• Problem to work on
From the first line to the last, output the data exactly as it stands, minus its pictures.

• Given entries
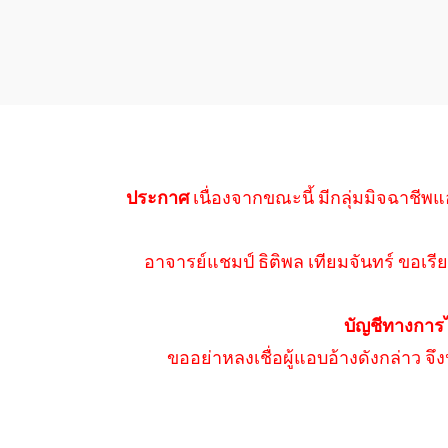
ประกาศ
เนื่องจากขณะนี้ มีกลุ่มมิจฉาชีพแ
อาจารย์แชมป์ ธิติพล เทียมจันทร์ ขอเรีย
บัญชีทางการ
ขออย่าหลงเชื่อผู้แอบอ้างดังกล่าว จ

• The completed task
ประกาศ
เนื่องจากขณะนี้ มีกลุ่มมิจฉาชีพแ
อาจารย์แชมป์ ธิติพล เทียมจันทร์ ขอเรีย
บัญชีทางการ
ขออย่าหลงเชื่อผู้แอบอ้างดังกล่าว จ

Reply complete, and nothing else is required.